Science says they interfere with each other
Research shows that training for endurance and for strength sends your body potentially conflicting signals. Endurance exercise such as cycling activates AMPK, an enzyme-regulating cellular energy, which increases mitochondrial synthesis. Strength training, on the other hand, activates mTOR, an enzyme controlling cell growth, which increases muscle-protein synthesis. The problem is that elevated AMPK can reduce mTOR activity, which suggests a potential conflict in achieving maximum strength and endurance adaptations simultaneously.
The key is to balance both types of training
The thing is, this interference effect is not meaningful enough for most people, especially for amateurs who mainly ride for health and enjoyment. The overall benefits of both strength and endurance training are significant enough that everyone should do both if possible. The key is finding the right balance based on individual goals and the specific demands of cycling.
There are three ways to include strength training in your usual cycling routine – doing each on a different day, doing both on the same day, and doing both inside one workout. Here are the advantages and drawbacks of these approaches to help you choose.
Training strength and endurance on separate days
This option is theoretically the best, because you avoid sending your body conflicting signals from two different types of training. Unfortunately, for most time-crunched amateurs, it’s not practical. You can try doing two strength workouts and one interval ride during the workweek and then two long endurance rides on the weekend. This leaves two rest days to recover. Unfortunately, having five exercise days is a tall order for many cyclists. Plus, this volume of cycling may be enough for base training in the off-season, but it won’t be enough to properly build your high-performance when racing approaches.
Training both on the same day
If you are able to combine a morning ride with an evening strength session two days per week, then this could be the optimal solution for you. This will allow you enough rest days and hard cycling days during the rest of the week, even in the most-demanding stages of the season. Here are a few tips to get the most out of your two-a-days.
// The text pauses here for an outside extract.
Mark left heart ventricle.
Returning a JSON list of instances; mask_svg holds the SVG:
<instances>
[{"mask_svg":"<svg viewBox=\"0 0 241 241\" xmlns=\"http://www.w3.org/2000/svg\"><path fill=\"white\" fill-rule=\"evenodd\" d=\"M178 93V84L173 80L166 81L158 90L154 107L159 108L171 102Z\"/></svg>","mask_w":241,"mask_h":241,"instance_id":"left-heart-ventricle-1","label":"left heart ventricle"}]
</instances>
- Have at least three hours of rest between your ride and the strength session. This will minimise the conflicting signals described above.
- If you’re planning intervals, do your ride as the first sport of the day. You need fresh legs to hit high intensity on the bike properly. Strength is only there to support your cycling; you can get away with fatigued legs in the gym.
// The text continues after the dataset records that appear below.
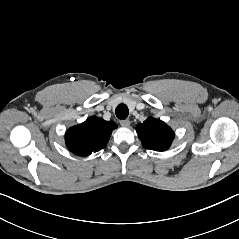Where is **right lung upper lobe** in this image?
Instances as JSON below:
<instances>
[{"mask_svg":"<svg viewBox=\"0 0 239 239\" xmlns=\"http://www.w3.org/2000/svg\"><path fill=\"white\" fill-rule=\"evenodd\" d=\"M117 128L113 121L90 117L85 122L69 128L65 135L67 148L78 156H86L106 147L111 133Z\"/></svg>","mask_w":239,"mask_h":239,"instance_id":"1","label":"right lung upper lobe"}]
</instances>
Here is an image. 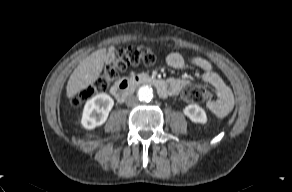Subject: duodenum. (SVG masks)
<instances>
[{"instance_id":"1","label":"duodenum","mask_w":292,"mask_h":192,"mask_svg":"<svg viewBox=\"0 0 292 192\" xmlns=\"http://www.w3.org/2000/svg\"><path fill=\"white\" fill-rule=\"evenodd\" d=\"M147 84L153 86L161 96L168 95V83L165 80L152 78L146 75H137L120 80L112 88V94L119 102H123L137 86Z\"/></svg>"}]
</instances>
- If you’re planning an easy endurance ride of up to two hours, you can start the day with strength training. Even fatigued legs can get you comfortably through a talking-pace ride.
Training both within the same session
If you’re not a highly competitive cyclist and have a hard time fitting in five or more training days a week, then this may be the way for you. Here are a few tips to make the double sessions work.
- If you do the strength training before heading out on the bike, focus on doing activation exercises with body weight only. Things like hip bridges, glute kickbacks, air squats, step ups, or lunges are good choices. They activate the muscle groups you’ll use on the bike without taxing them too much.
- If you lift weights, do it after your ride. It’s safer to ride with fresh legs and arms when you need to navigate terrain and traffic. Starting the strength session with tired legs means you may need less weight to get the same stimulus. Complete sets of eight reps while having at least two reps in reserve, don’t lift to failure.
- In general, spend more strength-training time on your upper than lower body. This is simply because as a cyclist your overall health will benefit much more from exercising your arms, shoulders, chest, and back than your legs that just pedalled for several hours.